12. The lithium secondary battery of claim 1, wherein the positive electrode further comprises a positive electrode current collector and the negative electrode further comprises a negative electrode current collector,

wherein thicknesses of the positive electrode current collector and the negative electrode current collector are 1 μm or greater and 100 μm or less, and

wherein thicknesses of the positive electrode and negative electrode active material layers are 20 μm or greater and 500 μm or less.
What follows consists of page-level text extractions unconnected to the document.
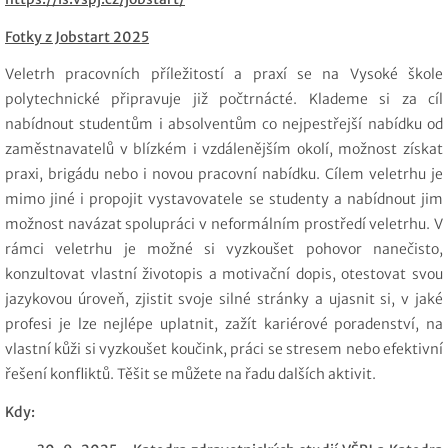
Fotky z Jobstart 2025
Veletrh pracovních příležitostí a praxí se na Vysoké škole
polytechnické připravuje již počtrnácté. Klademe si za cíl
nabídnout studentům i
absolventům co nejpestřejší nabídku od
zaměstnavatelů v blízkém i vzdálenějším okolí, možnost získat
praxi, brigádu nebo i novou pracovní nabídku. Cílem veletrhu je
mimo jiné i propojit vystavovatele se studenty a nabídnout jim
možnost navázat spolupráci v
neformálním prostředí veletrhu. V
rámci veletrhu je možné si vyzkoušet pohovor nanečisto,
konzultovat vlastní životopis a motivační dopis, otestovat svou
jazykovou úroveň, zjistit svoje silné stránky a ujasnit si, v jaké
profesi je lze nejlépe uplatnit, zažít kariérové poradenství, na
vlastní kůži si vyzkoušet koučink, práci se stresem nebo efektivní
řešení konfliktů. Těšit se můžete na řadu dalších aktivit.
Kdy:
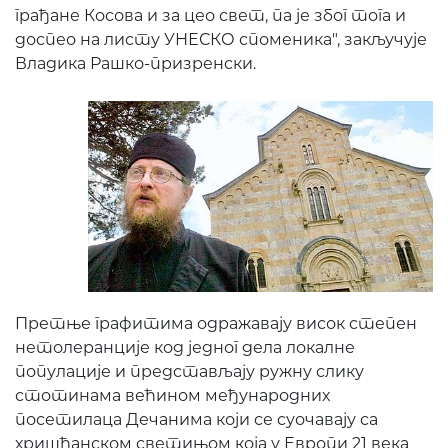
грађане Косова и за цео свет, па је због тога и
доспео на листу УНЕСКО споменика", закључује
Владика Рашко-призренски.
Претње графитима одражавају висок степен
нетолеранције код једног дела локалне
популације и представљају ружну слику
стотинама већином међународних
посетилаца Дечанима који се суочавају са
хришћанском светињом која у Европи 21 века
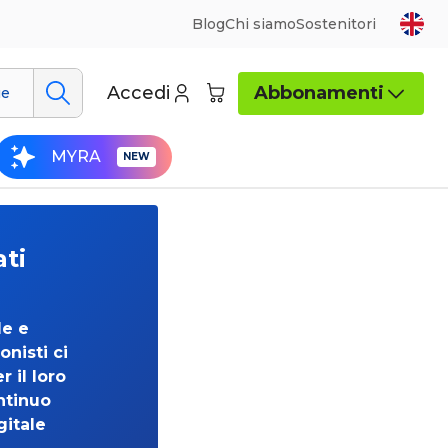
Blog
Chi siamo
Sostenitori
Accedi
Abbonamenti
ue
MYRA
ati
de e
onisti ci
 il loro
ntinuo
gitale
13. The lithium secondary battery of claim 1, wherein the lithium secondary battery has an energy density of 700 Wh/L or more and has a TR rate represented by Equation 3 of 4 mbar/Ah sec or less:

\begin{matrix} TR rate = (Max pressure - Pressure before ignition) / (Cell capacity) / (Time from just before ignition to Max pressure) & [Equation 3] \end{matrix}

14. The lithium secondary battery of claim 1, wherein an average particle diameter (D50) of the silicon-based active material is 1 μm to 10 μm.

15. The lithium secondary battery of claim 1, wherein a Brunauer-Emmett-Teller (BET) surface area of the silicon-based active material is 0.01 m²/g to 150.0 m²/g.

16. The lithium secondary battery of claim 1, wherein the silicon-based active material has a crystalline or amorphous form, and not porous.

17. The lithium secondary battery of claim 1, wherein at least one of the positive electrode or the negative electrode is a pre-lithiated electrode.

18. The lithium secondary battery of claim 1, further comprising a separator between the positive electrode and the negative electrode.